Searching for early-onset protein aggregation to identify longevity mutations

Xavier Elena*
Department of Chemical and Biomolecular Engineering, USA
*Corresponding Author:
Xavier Elena, Department of Chemical and Biomolecular Engineering, USA, Email:

Received: 02-Dec-2022, Manuscript No. IRJBB-22-84551; Editor assigned: 05-Dec-2022, Pre QC No. IRJBB-22-84551 (PQ); Reviewed: 19-Dec-2022, QC No. IRJBB-22-84551; Revised: 24-Dec-2022, Manuscript No. IRJBB-22-84551 (R); Published: 31-Dec-2022, DOI: 10.14303/2250-9941.2022.40


Genetic screening techniques are frequently employed to find the genes responsible for particular biological processes. Forward genetic screens in Caenorhabditis elegans rely on the discovery of mutants that are capable of self-propagating clonal colonies and are thus reproductively active (Zhou et al., 2014). Thus, it is difficult to develop screens that focus on post-reproductive characteristics, including longevity. We accomplish highthroughput automated screening for short-lived mutants utilising protein aggregation as a marker for ageing using microfluidic technology and image processing. Using fluorescently-labeled PAB-1 as a readout, we use microfluidics to undertake repetitive high-throughput analysis and sorting of animals with enhanced protein aggregation as well as to maintain a reproductively active adult mutagenized population (Hermann et al., 1999). We show that longevity mutants may be found without conditional sterilisation or manual separation of the parental and progeny populations by quantitatively analysing fluorescently labelled aggregates and screening for accelerated protein aggregation. We further demonstrate that the aggregate shape of elderly wildtypes and premature aggregation mutants differs; indicating that aggregate growth is time-dependent.

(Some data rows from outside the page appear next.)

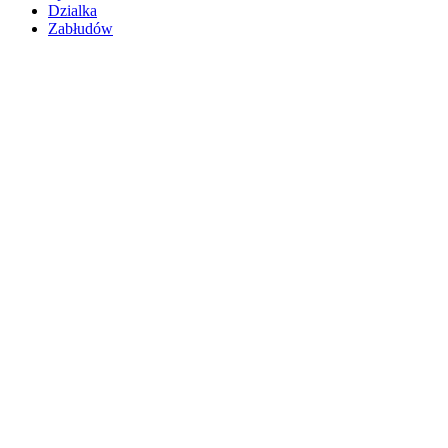
Dzialka
Zabłudów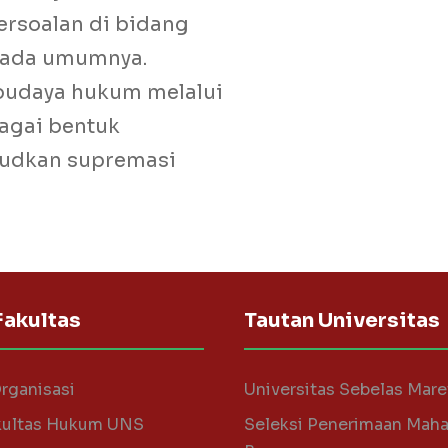
ersoalan di bidang
pada umumnya.
daya hukum melalui
agai bentuk
judkan supremasi
Fakultas
Tautan Universitas
Organisasi
Universitas Sebelas Mare
kultas Hukum UNS
Seleksi Penerimaan Mah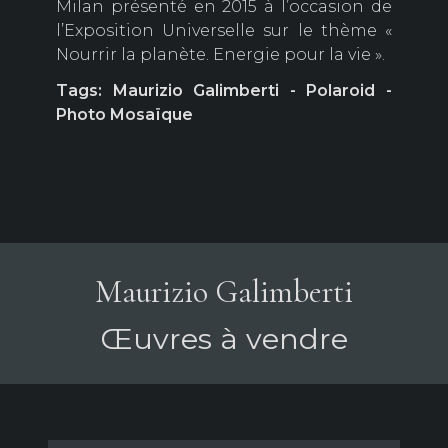
Milan présenté en 2015 à l’occasion de
l’Exposition Universelle sur le thème «
Nourrir la planète. Energie pour la vie ».
Tags: Maurizio Galimberti - Polaroid -
Photo Mosaïque
Maurizio Galimberti
Œuvres à vendre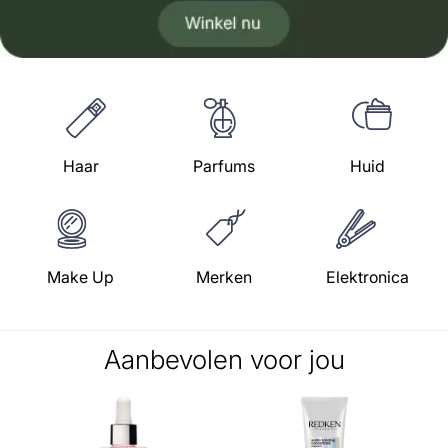
Haar
Parfums
Huid
Make Up
Merken
Elektronica
Aanbevolen voor jou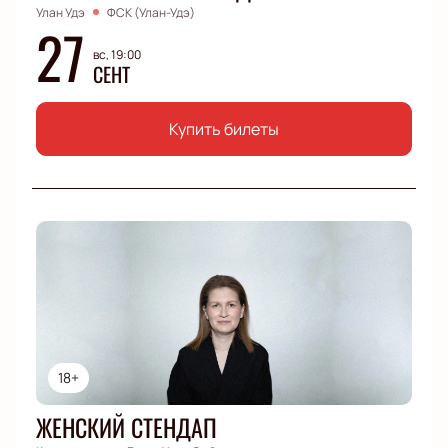
Улан Удэ
ФСК (Улан-Удэ)
27
вс, 19:00
СЕНТ
Купить билеты
18+
ЖЕНСКИЙ СТЕНДАП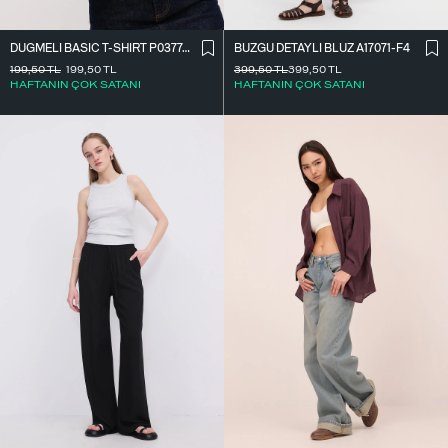
DÜĞMELI BASIC T-SHIRT P0377-K12
BÜZGÜ DETAYLI BLUZ A17071-F4
199,50
TL
199,50
TL
399,50
TL
399,50
TL
HAFTANIN ÇOK SATANI
HAFTANIN ÇOK SATANI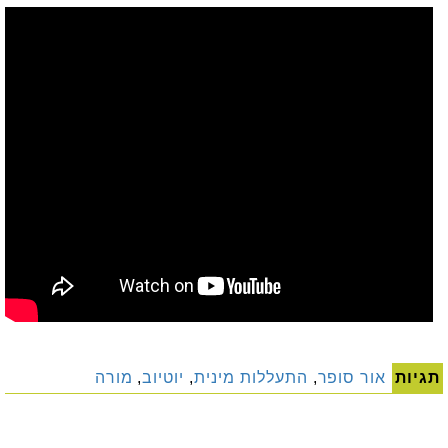
תגיות
אור סופר
,
התעללות מינית
,
יוטיוב
,
מורה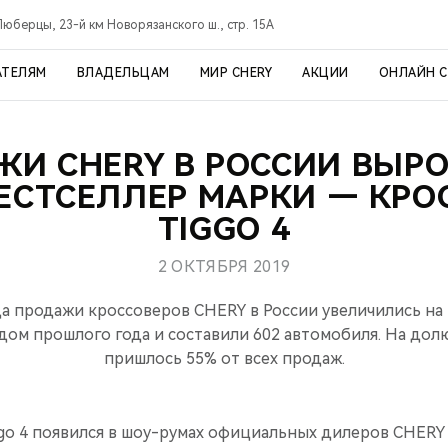
Люберцы, 23-й км Новорязанского ш., стр. 15А
АТЕЛЯМ
ВЛАДЕЛЬЦАМ
МИР CHERY
АКЦИИ
ОНЛАЙН 
И CHERY В РОССИИ ВЫР
БЕСТСЕЛЛЕР МАРКИ — КРО
TIGGO 4
2 ОКТЯБРЯ 2019
да продажи кроссоверов CHERY в России увеличились на
ом прошлого года и составили 602 автомобиля. На долю
пришлось 55% от всех продаж.
go 4 появился в шоу-румах официальных дилеров CHERY в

A complex web of genetic and environmental variables controls the process through which organisms experience structural and functional degradation as they age. As a larger portion of the global population approaches old age, gaining a better knowledge of the ageing process becomes more important to human health every year. The identification of the genetic pathways at work is a crucial first step in comprehending the molecular processes that control ageing. By looking for genes that control lifespan, the worm C. elegans has been essential for identifying the genetic pathways that affect longevity. It is possible to examine the genotype-phenotype landscape and find uncharacterized genes that control ageing using methods for genetic screening that rely on novel phenotypes or the creation of new tools. Due to its short lifespan, genetic tractability, quick life cycle, and simplicity of culture, C. elegans is the best model system to do large-scale genetic screening of ageing regulators. Both forward and reverse genetic screens, which use random mutagenesis or targeted gene silencing, are applicable to C. elegans (Tot et al., 2006). By giving populations of C. elegans a library of dsRNA-expressing bacteria, large-scale reverse genetic RNA interference (RNAi) screenings may be performed. Important pathways, such those related to metabolism and mitochondrial function, have been discovered using RNAi screens for longevity genes, however this requires handling and lifelong monitoring of enormous populations. In order to avoid the necessity to segregate adults from their progeny, these screenings are often performed on animals that have undergone genetic modification or exposure to 5-fluorodexoyuridine (FUdR). While forward genetic screens rely on random mutagenesis and can produce potent and varied functional mutations, RNAi screens solely allow for the evaluation of the consequences of gene silencing. A temperature-sensitive mutant that becomes sterile at 25C was used in the first forward genetic screen for longevity mutants because it enables the observation of population survival without reproduction (Borgquist et al., 2015).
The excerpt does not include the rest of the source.